Mas quando a gente passa da estética para o conteúdo, a experiência de leitura se torna um pouco mais... complexa. Os contos aqui reunidos têm grande importância histórica e cultural — são fragmentos do imaginário celta, carregados de simbolismo, magia e sabedoria ancestral. Mas também são repetitivos e às vezes cansativos.

Um livro mais pra degustar aos poucos do que pra devorar de uma vez. E honestamente? A introdução me pegou mais do que muitos dos contos em si.






Título em Português: Os Melhores Contos de Fadas Celtas (Coleção Áurea - Especial Contos de Fadas)
Ano: 2020
Autor/Autora: Vários
Tradutor/Tradutora: Vários
Editora: Wish
Gêneros: Contos / Fantasia / Literatura Estrangeira / Literatura Celta
Páginas: 336




🍃 Os Melhores Contos de Fadas Celtas

📚 Coleção Áurea – Especial Contos de Fadas
Uma viagem ao coração da mitologia celta, lindamente embalada — mas nem sempre tão encantadora quanto promete.
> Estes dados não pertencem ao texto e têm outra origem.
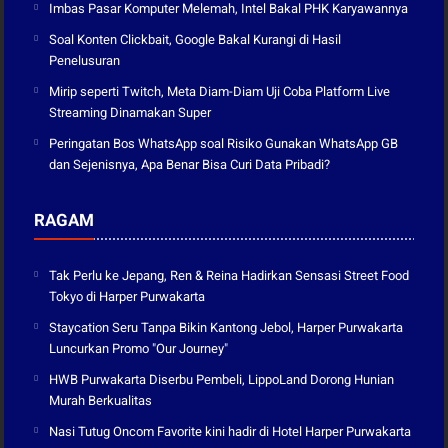
Imbas Pasar Komputer Melemah, Intel Bakal PHK Karyawannya
Soal Konten Clickbait, Google Bakal Kurangi di Hasil
Penelusuran
Mirip seperti Twitch, Meta Diam-Diam Uji Coba Platform Live
Streaming Dinamakan Super
Peringatan Bos WhatsApp soal Risiko Gunakan WhatsApp GB
dan Sejenisnya, Apa Benar Bisa Curi Data Pribadi?
RAGAM
Tak Perlu ke Jepang, Ren & Reina Hadirkan Sensasi Street Food
Tokyo di Harper Purwakarta
Staycation Seru Tanpa Bikin Kantong Jebol, Harper Purwakarta
Luncurkan Promo "Our Journey"
HWB Purwakarta Diserbu Pembeli, LippoLand Dorong Hunian
Murah Berkualitas
Nasi Tutug Oncom Favorite kini hadir di Hotel Harper Purwakarta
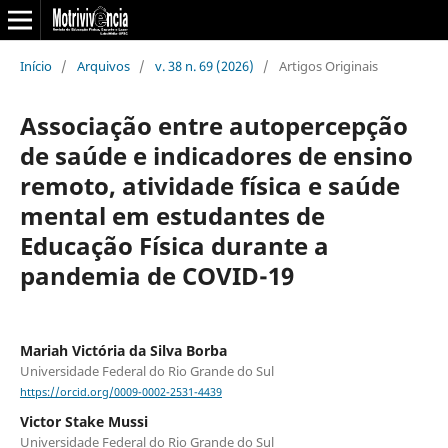
Início
/
Arquivos
/
v. 38 n. 69 (2026)
/
Artigos Originais
Associação entre autopercepção
de saúde e indicadores de ensino
remoto, atividade física e saúde
mental em estudantes de
Educação Física durante a
pandemia de COVID-19
Mariah Victória da Silva Borba
Universidade Federal do Rio Grande do Sul
https://orcid.org/0009-0002-2531-4439
Victor Stake Mussi
Universidade Federal do Rio Grande do Sul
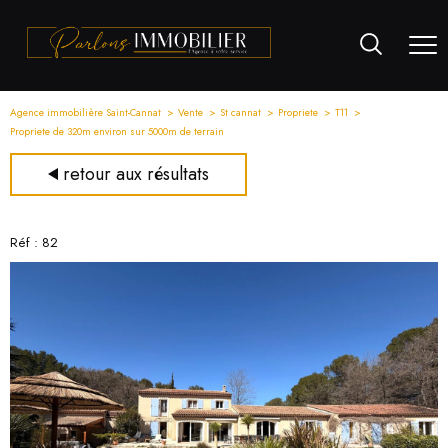
Agence immobilière Saint-Cannat
Vente
St cannat
Propriete
T11
Propriete de 320m environ sur 5000m de terrain
retour aux résultats
Réf : 82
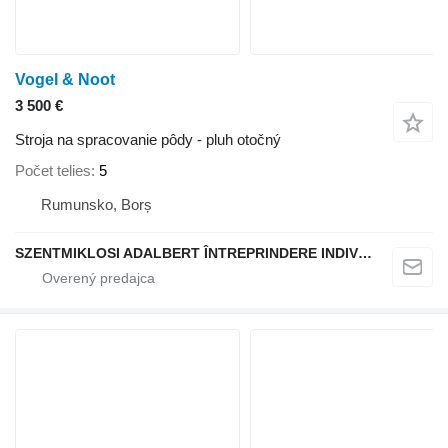
Vogel & Noot
3 500 €
Stroja na spracovanie pôdy - pluh otočný
Počet telies
5
Rumunsko, Borș
SZENTMIKLOSI ADALBERT ÎNTREPRINDERE INDIVIDUALĂ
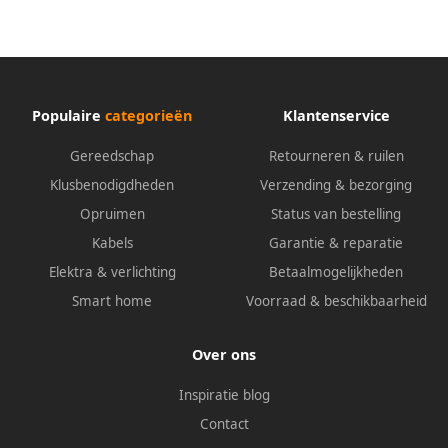
Populaire
categorieën
Klantenservice
Gereedschap
Retourneren & ruilen
Klusbenodigdheden
Verzending & bezorging
Opruimen
Status van bestelling
Kabels
Garantie & reparatie
Elektra & verlichting
Betaalmogelijkheden
Smart home
Voorraad & beschikbaarheid
Over ons
Inspiratie blog
Contact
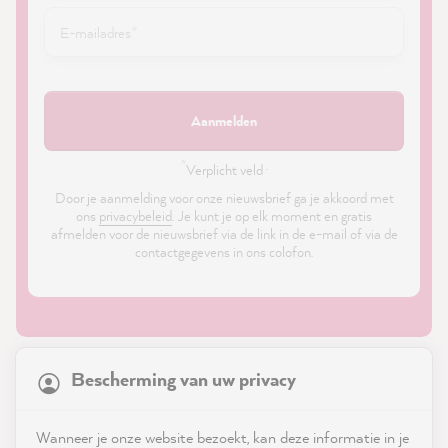
Aanmelden
*
Verplicht veld ·
Door je aanmelding voor onze nieuwsbrief ga je akkoord met
ons
privacybeleid
. Je kunt je op elk moment en gratis
afmelden voor de nieuwsbrief via de link in de e-mail of via de
contactgegevens in ons colofon.
21,841
Reviews
Bescherming van uw privacy
4.9
rating
8,973
reviews
Shop
Wanneer je onze website bezoekt, kan deze informatie in je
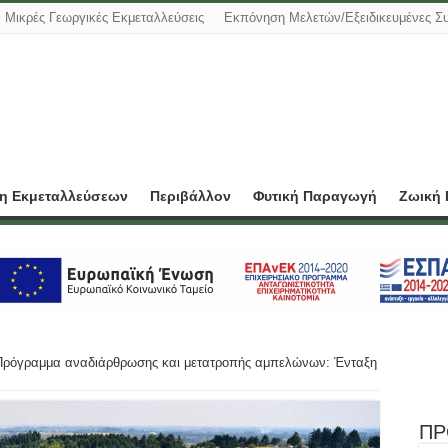
Μικρές Γεωργικές Εκμεταλλεύσεις
Εκπόνηση Μελετών/Εξειδικευμένες Σ
ση Εκμεταλλεύσεων
Περιβάλλον
Φυτική Παραγωγή
Ζωική
Πρόγραμμα αναδιάρθρωσης και μετατροπής αμπελώνων: Ένταξη
ΠΡ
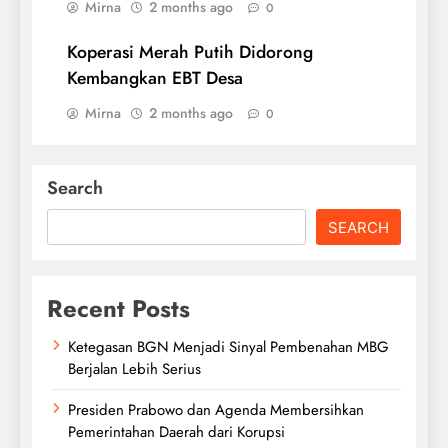
Mirna
2 months ago
0
Koperasi Merah Putih Didorong
Kembangkan EBT Desa
Mirna
2 months ago
0
Search
SEARCH
Recent Posts
Ketegasan BGN Menjadi Sinyal Pembenahan MBG
Berjalan Lebih Serius
Presiden Prabowo dan Agenda Membersihkan
Pemerintahan Daerah dari Korupsi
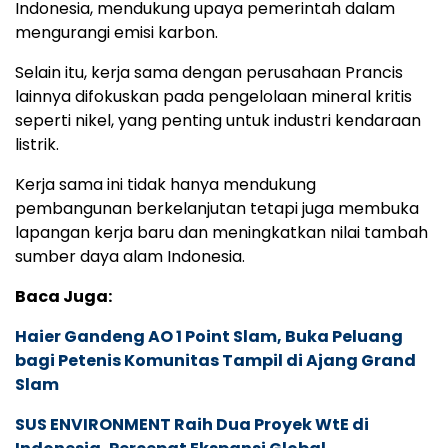
Indonesia, mendukung upaya pemerintah dalam
mengurangi emisi karbon.
Selain itu, kerja sama dengan perusahaan Prancis
lainnya difokuskan pada pengelolaan mineral kritis
seperti nikel, yang penting untuk industri kendaraan
listrik.
Kerja sama ini tidak hanya mendukung
pembangunan berkelanjutan tetapi juga membuka
lapangan kerja baru dan meningkatkan nilai tambah
sumber daya alam Indonesia.
Baca Juga:
Haier Gandeng AO 1 Point Slam, Buka Peluang
bagi Petenis Komunitas Tampil di Ajang Grand
Slam
SUS ENVIRONMENT Raih Dua Proyek WtE di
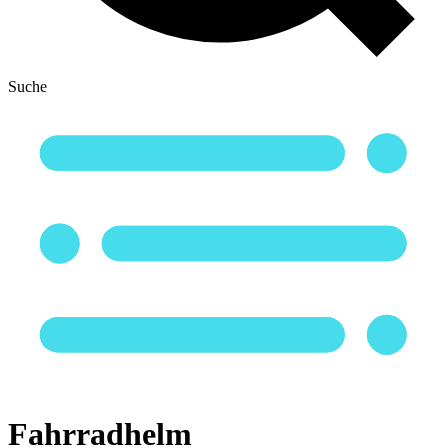
Suche
Fahrradhelm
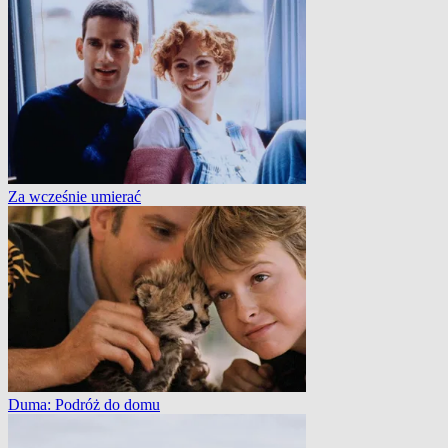
Za wcześnie umierać
Duma: Podróż do domu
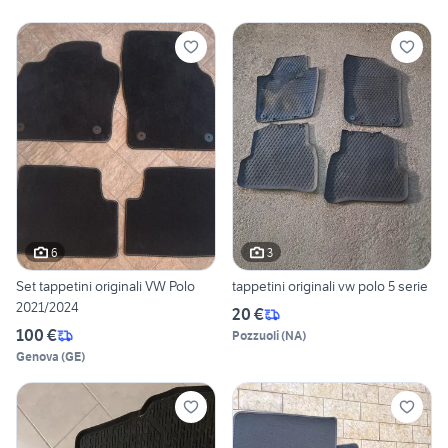
6
3
Set tappetini originali VW Polo
tappetini originali vw polo 5 serie
2021/2024
20 €
100 €
Pozzuoli
(
NA
)
Genova
(
GE
)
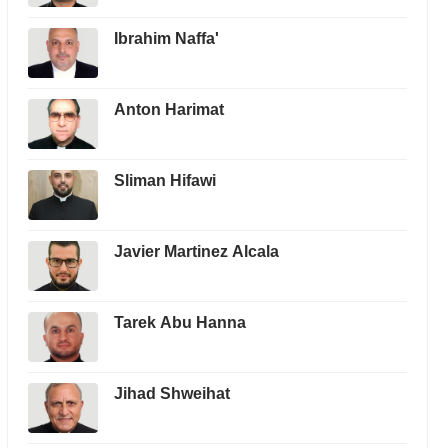
Ibrahim Naffa'
Anton Harimat
Sliman Hifawi
Javier Martinez Alcala
Tarek Abu Hanna
Jihad Shweihat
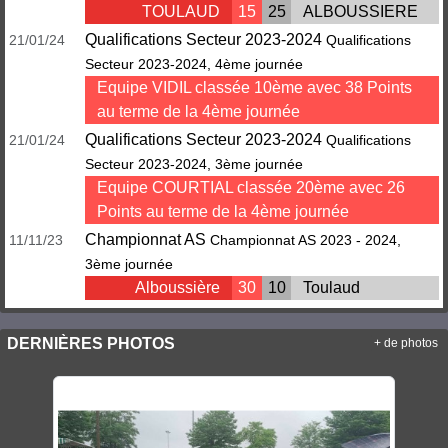
TOULAUD
15
25
ALBOUSSIERE
Qualifications Secteur 2023-2024
21/01/24
Qualifications
Secteur 2023-2024, 4ème journée
Equipe VIDIL classée 10ème avec 38 Points
au terme de la 4ème journée
Qualifications Secteur 2023-2024
21/01/24
Qualifications
Secteur 2023-2024, 3ème journée
Equipe COURTIAL classée 20ème avec 26
Points au terme de la 4ème journée
Championnat AS
11/11/23
Championnat AS 2023 - 2024,
3ème journée
Alboussière
30
10
Toulaud
DERNIÈRES PHOTOS
+ de photos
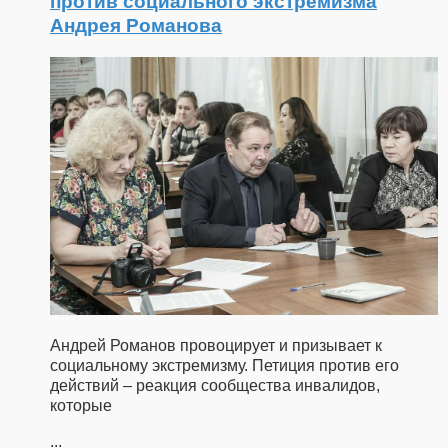
против социального экстремизма
Андрея Романова
Андрей Романов провоцирует и призывает к
социальному экстремизму. Петиция против его
действий – реакция сообщества инвалидов,
которые
...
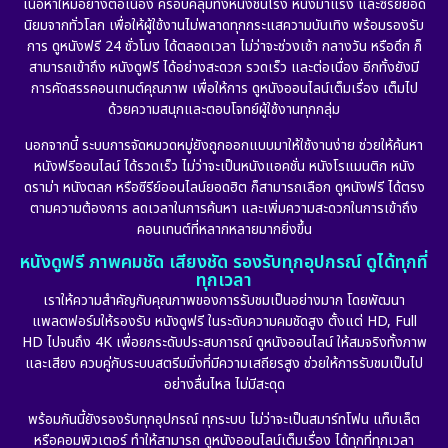
เนื้อหาใหม่อย่างต่อเนื่อง ครอบคลุมทั้งหนังชนโรง หนังมาแรง และซีรีย์ยอด
นิยมจากทั่วโลก เพื่อให้ผู้ใช้งานไม่พลาดทุกกระแสความบันเทิง พร้อมรองรับ
Disaster
(10)
การ ดูหนังฟรี 24 ชั่วโมง ได้ตลอดเวลา ไม่ว่าจะช่วงเช้า กลางวัน หรือดึก ก็
สามารถเข้าถึง หนังดูฟรี ได้อย่างสะดวก รวดเร็ว และต่อเนื่อง อีกทั้งยังมี
Disney+
(24)
การคัดสรรคอนเทนต์คุณภาพ เพื่อให้การ ดูหนังออนไลน์เต็มเรื่อง เต็มไป
ด้วยความสนุกและตอบโจทย์ผู้ใช้งานทุกกลุ่ม
Documentary สารคดี
(92)
นอกจากนี้ ระบบการจัดหมวดหมู่ยังถูกออกแบบมาให้ใช้งานง่าย ช่วยให้ค้นหา
หนังฟรีออนไลน์ ได้รวดเร็ว ไม่ว่าจะเป็นหนังแอคชั่น หนังโรแมนติก หนัง
Drama ดราม่า
(898)
ดราม่า หนังตลก หรือซีรีย์ออนไลน์ยอดฮิต ก็สามารถเลือก ดูหนังฟรี ได้ตรง
ตามความต้องการ ลดเวลาในการค้นหา และเพิ่มความสะดวกในการเข้าถึง
Dystopian
(17)
คอนเทนต์ที่หลากหลายมากยิ่งขึ้น
หนังดูฟรี ภาพคมชัด เสียงชัด รองรับทุกอุปกรณ์ ดูได้ทุกที่
Emotional
(101)
ทุกเวลา
เราให้ความสำคัญกับคุณภาพของการรับชมเป็นอย่างมาก โดยพัฒนา
Epic มหากาพย์
(17)
แพลตฟอร์มให้รองรับ หนังดูฟรี ในระดับความคมชัดสูง ตั้งแต่ HD, Full
HD ไปจนถึง 4K เพื่อยกระดับประสบการณ์ ดูหนังออนไลน์ ให้สมจริงทั้งภาพ
Erotic
(10)
และเสียง ควบคู่กับระบบสตรีมมิ่งที่มีความเสถียรสูง ช่วยให้การรับชมเป็นไป
อย่างลื่นไหล ไม่มีสะดุด
Family ครอบครัว
(227)
พร้อมกันนี้ยังรองรับทุกอุปกรณ์ ทุกระบบ ไม่ว่าจะเป็นสมาร์ทโฟน แท็บเล็ต
หรือคอมพิวเตอร์ ทำให้สามารถ ดูหนังออนไลน์เต็มเรื่อง ได้ทุกที่ทุกเวลา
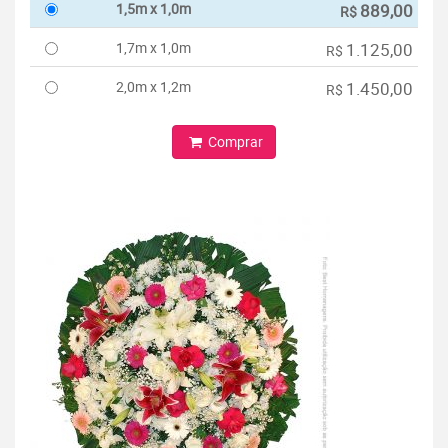
1,5m x 1,0m
889,00
R$
1,7m x 1,0m
1.125,00
R$
2,0m x 1,2m
1.450,00
R$
Comprar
A obra reúne uma seleção de contos tradicionais celtas vindos de diversas fontes, incluindo mitos irlandeses, escoceses e galeses. Cada história mergulha o leitor em um mundo onde fadas, druidas, guerreiros lendários e criaturas sobrenaturais caminham lado a lado com humanos em jornadas que mesclam honra, destino e o sobrenatural.

Os temas são universais: amor incondicional, coragem diante do impossível, traição entre reis e irmãos, o embate eterno entre luz e sombra. Mas a narrativa dessas lendas, traduzida com fidelidade ao estilo original, carrega um ritmo e uma estrutura repetitiva, comum à tradição oral. E é aqui que a experiência pode pesar.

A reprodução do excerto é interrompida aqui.